Bush's Budget Cuts Science Short

Federal investment in research and development represents the vital feedstock for innovation in the U.S. economy. Robust research funding is needed if we are to better understand and craft solutions to pressing national issues, including climate change, sustainable fisheries and appropriate use of nanotechnology.

But while the President’s FY 2008  budget proposal would increase funding for three key physical science agencies -- the National Science Foundation (NSF), the National Institute of Standards and Technology, and the Department of Energy’s Office of Science -- federal science spending overall would decrease for the fourth year in a row.

Defense programs, space missions and the three key physical science agencies account for the lion’s share of the proposed FY 2008 budget’s 1.4% increase (to $143 billion) in federal research and development funding.
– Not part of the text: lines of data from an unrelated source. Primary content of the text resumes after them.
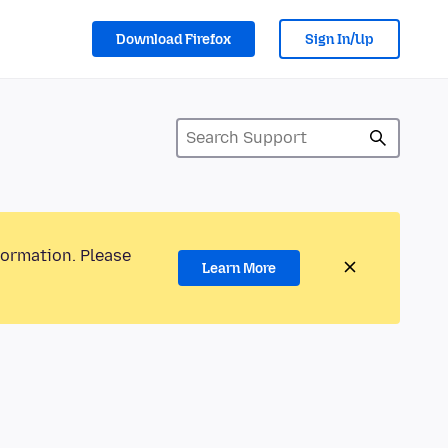
Download Firefox
Sign In/Up
formation. Please
Learn More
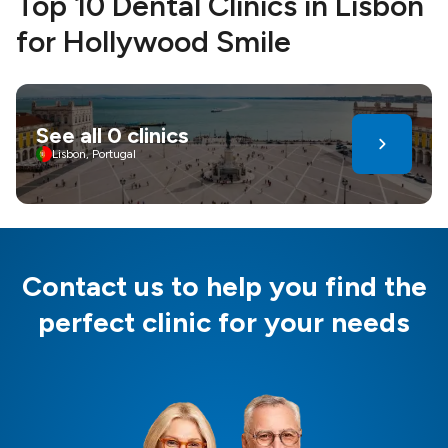
Top 10 Dental Clinics in Lisbon
for Hollywood Smile
See all 0 clinics
Lisbon, Portugal
Contact us to help you find the
perfect clinic for your needs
The three agencies have been singled out as part of the American Competitiveness Initiative, introduced by U.S. President George W. Bush in his 2006 State of the Union address. But according to a new report by the American Association for the Advancement of Science, most of the budget’s R&D spending goes toward the development of weapon systems and spacecraft. Even the budget bumps for ACI agencies would not be enough to keep the federal investment in basic and applied research from falling by 2% in 2008, the report concludes.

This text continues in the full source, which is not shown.